The amount of loss relief used in all 2016, 2017 and 2018 tax returns is as shown below. These figures include current year losses used in each year (i.e. losses incurred in the current year and offset against other sources of income) in addition to prior-year losses carried forward into that year. Revenue is currently analysing the 2019 corporation tax returns and will publish the results of this analysis later this year (the last of these returns were not due to be filed until September 2020). 2020 corporation tax returns are due to be filed up to September 2021 and Revenue will publish their analysis of these returns in 2022.

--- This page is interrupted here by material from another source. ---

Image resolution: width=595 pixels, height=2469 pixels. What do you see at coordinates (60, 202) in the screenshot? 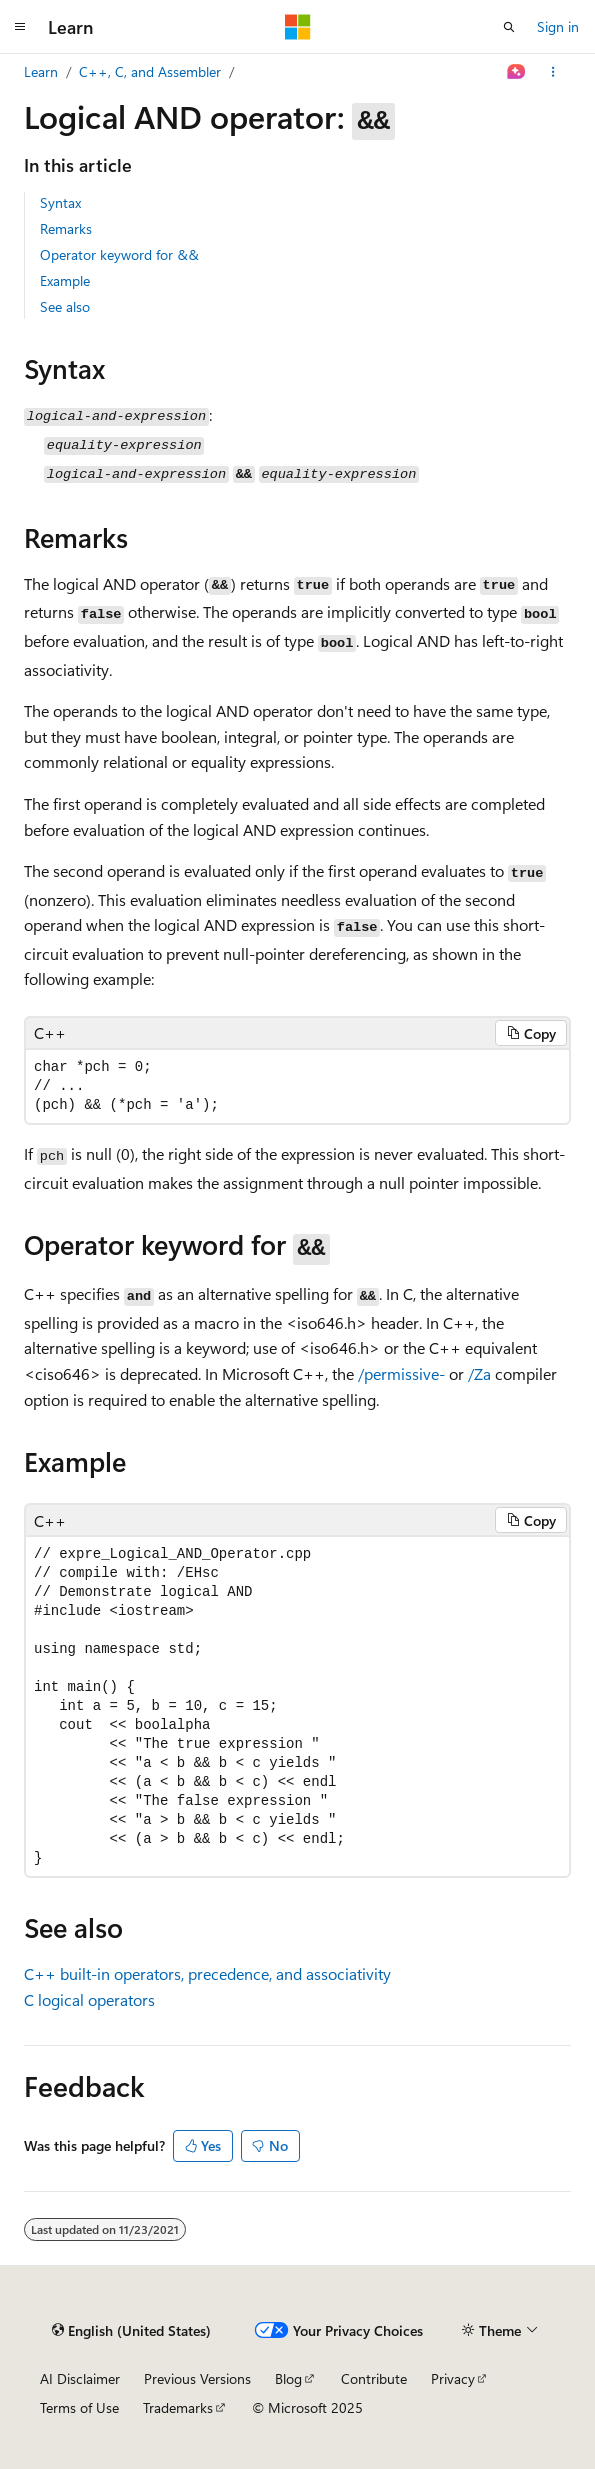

Revenue analysis of corporation tax loss relief

2016

2017

2018

Loss relief used

€14.9 bn

€14.4 bn

€13.4 bn

An analysis of loss relief used on the corporation tax returns for 2018 by company size by number of employees is shown in the following table. It should be noted that this data refers to the individual companies claiming the loss relief. Where such companies form part of a larger corporate group, the overall level of related employment may be significantly larger. Similar analysis is not readily available for earlier years, but I am advised that the distribution is not expected to vary greatly from year to year.

Number of employees

Number of companies availing of loss relief

Estimated loss relief used€ bn

Less than 10

20,733

7.4

11 to 49

4,203

1.8

50 to 249

1,034

1.4

250 or more

235

2.8

Total

26,205

13.4

It should also be noted that the above tables show the amount of loss relief used by companies, but the value of this loss relief depends on whether the losses were incurred in the course of a trade that is taxable at 12.5% or 25%. (The profits of an ‘excepted trade’ are chargeable to corporation tax at the 25% rate. An ‘excepted trade includes’: (i) subject to exclusions, a trade of dealing in or developing land; (ii) a trade involving working scheduled minerals, mineral compounds or mineral substances; and (iii) a trade relating to certain petroleum activities).

I am advised by Revenue that the value of loss relief used for all years up to 2018, the latest year available, is published at https://www.revenue.ie/en/corporate/information-about-revenue/statistics/tax-expenditures/costs-expenditures.aspx. This includes the cost associated with current year losses used and the cost of claims by self-employed taxpayers registered for income tax (Revenue advises me that over 90% of the cost shown for 2018 is associated with companies).